Our aim was to develop a qualitative LAMP assay for the detection of F. hepatica in faeces, with the aim to improve certain properties associated with PCR, such as being a time-consuming method that requires complex devices. In the current study, the standard PCR took around 3 h to obtain a result, comparing with 1 h and 10 min with the LAMP assay. On the other hand, the advantage of this qualitative method is that the reaction can be carried out on a block heater and it allows an easy visualisation of the result using fluorescence. Quantitative LAMP assays have also been described although expensive devices are needed. In these assays the reaction was translated on to a real-time PCR platform [9] or results were monitored measuring the turbidity through spectrophotometric analysis [10].

This LAMP assay was designed to detect the infection by any species of Fasciola in faeces, although we only have tested it in sheep infected with F. hepatica.

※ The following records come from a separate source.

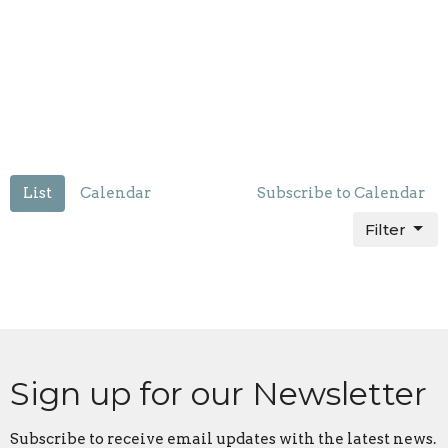
List
Calendar
Subscribe to Calendar
Filter
Sign up for our Newsletter
Subscribe to receive email updates with the latest news.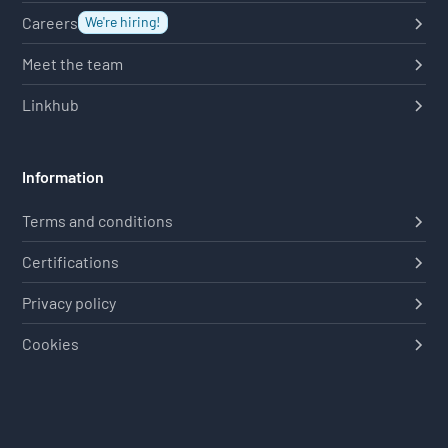
Careers
We're hiring!
Meet the team
Linkhub
Information
Terms and conditions
Certifications
Privacy policy
Cookies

The sensitivity of the LAMP assay and the standard PCR was 1 × 10−3 ng or 10 pg. Similar results were described by Li et al. [10], who reported a limit of detection of 0.3 × 10−3 ng for a LAMP assay to detect Trichinella spiralis and 3.6 × 10−3 ng by means of a standard PCR using also the outer primers. However, Melville et al. [9] showed that the sensitivity to detect the infection by H. contortus in faecal samples from sheep was 10−5 ng/μl. Ai et al. [11] carried out a species specific LAMP assay to discriminate between F. hepatica and F. gigantica showing a limit of detection of 10−5 ng; these primers could be tested in faecal samples to distinguish between species in epidemiological studies.

In experimentally infected sheep, we were able to diagnose the infection from the first week pi onward with both techniques, the LAMP assay and the standard PCR. The DNA detected at this stage of the infection could proceed from cellular material from tegumental turnover and repair during host's immune response [12] or maybe from metacercariae that did not progress. Previously, the detection of F. hepatica was possible from two wpi using a nested and another standard PCR with DNA from faeces [8, 12].

We tested the LAMP assay with DNA samples of naturally infected sheep previously analysed by Robles-Pérez et al. [8]. We found that all animals were infected by F. hepatica using the LAMP assay and the standard PCR, in accordance with the result obtained by these authors, who used a different pair of primers to amplify a region of the ITS2. In samples collected at 30 dpt, we detected the infection in two out of eight sheep using the LAMP assay, although only in one of these two sheep using the standard PCR. However, Robles-Pérez et al. [8] did not find any positive sheep after treatment using PCR, sandwich ELISA, or direct visualisation of eggs in faeces. Occasionally, fluke eggs can be detected in faeces as false positives due to their presence in the gall-bladder some days after successful treatment [13]. Accordingly, the molecular techniques could amplify DNA from these residual eggs. The positive animals at 30 dpt suggest that the sensitivity of the LAMP assay is slightly higher than the standard PCR; however, these results do not confirm the resistance to triclabendazole since the slaughter of sheep to determine its efficacy was not possible.